Data for analysis Start Marker

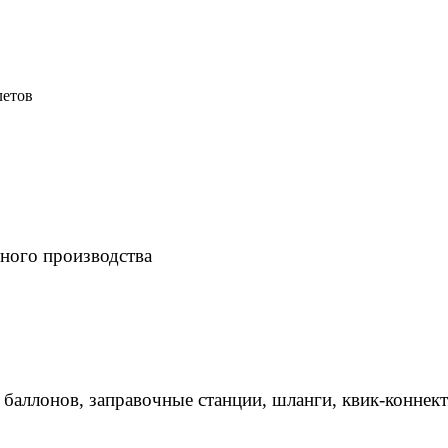
летов
ного производства
 баллонов, заправочные станции, шланги, квик-коннек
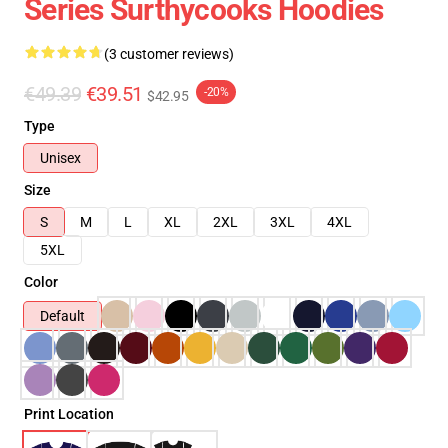
Series Surthycooks Hoodies
(3 customer reviews)
€49.39
€39.51
-20%
$42.95
Type
Unisex
Size
S
M
L
XL
2XL
3XL
4XL
5XL
Color
Default
Print Location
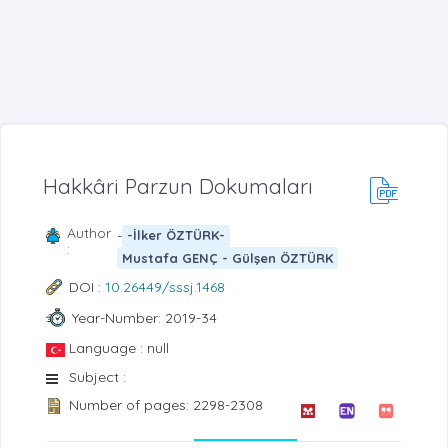
Hakkâri Parzun Dokumaları
Author
-
-İlker ÖZTÜRK-
:
Mustafa GENÇ - Gülşen ÖZTÜRK
DOI :
10.26449/sssj.1468
Year-Number: 2019-34
Language : null
Subject :
Number of pages: 2298-2308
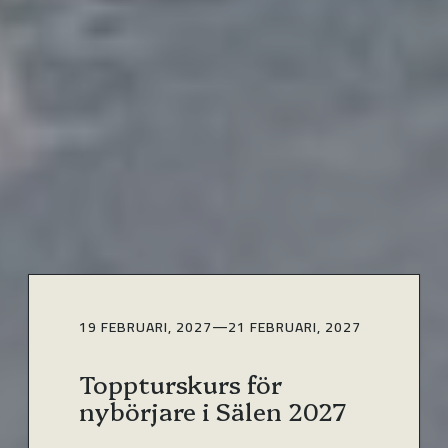
19 FEBRUARI, 2027
—
21 FEBRUARI, 2027
Toppturskurs för
nybörjare i Sälen 2027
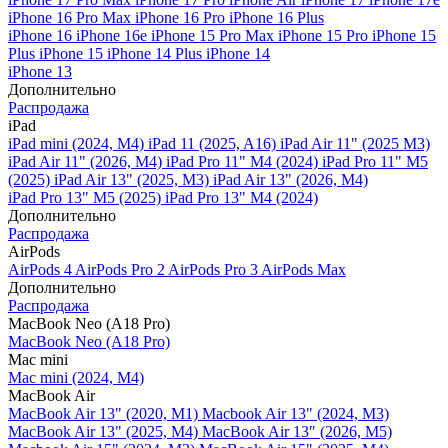
iPhone 16 Pro Max
iPhone 16 Pro
iPhone 16 Plus
iPhone 16
iPhone 16e
iPhone 15 Pro Max
iPhone 15 Pro
iPhone 15
Plus
iPhone 15
iPhone 14 Plus
iPhone 14
iPhone 13
Дополнительно
Распродажа
iPad
iPad mini (2024, M4)
iPad 11 (2025, A16)
iPad Air 11" (2025 M3)
iPad Air 11" (2026, M4)
iPad Pro 11" M4 (2024)
iPad Pro 11" M5
(2025)
iPad Air 13" (2025, M3)
iPad Air 13" (2026, M4)
iPad Pro 13" M5 (2025)
iPad Pro 13" M4 (2024)
Дополнительно
Распродажа
AirPods
AirPods 4
AirPods Pro 2
AirPods Pro 3
AirPods Max
Дополнительно
Распродажа
MacBook Neo (A18 Pro)
MacBook Neo (A18 Pro)
Mac mini
Mac mini (2024, M4)
MacBook Air
MacBook Air 13" (2020, M1)
Macbook Air 13" (2024, M3)
MacBook Air 13" (2025, M4)
MacBook Air 13″ (2026, M5)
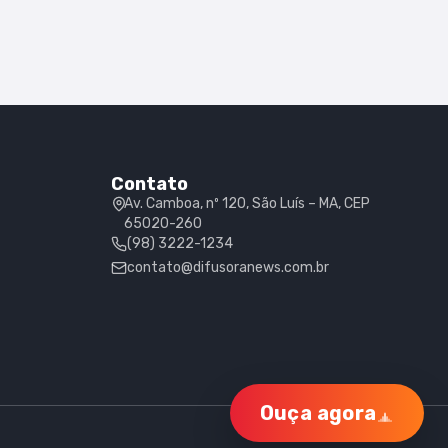
Contato
Av. Camboa, nº 120, São Luís – MA, CEP
65020-260
(98) 3222-1234
contato@difusoranews.com.br
Ouça agora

Data for analysis End Marker

Work request | Among the lines of the material above, find those with the word "Number". Copy each one.

Answer for the task |
Year-Number: 2019-34
Number of pages: 2298-2308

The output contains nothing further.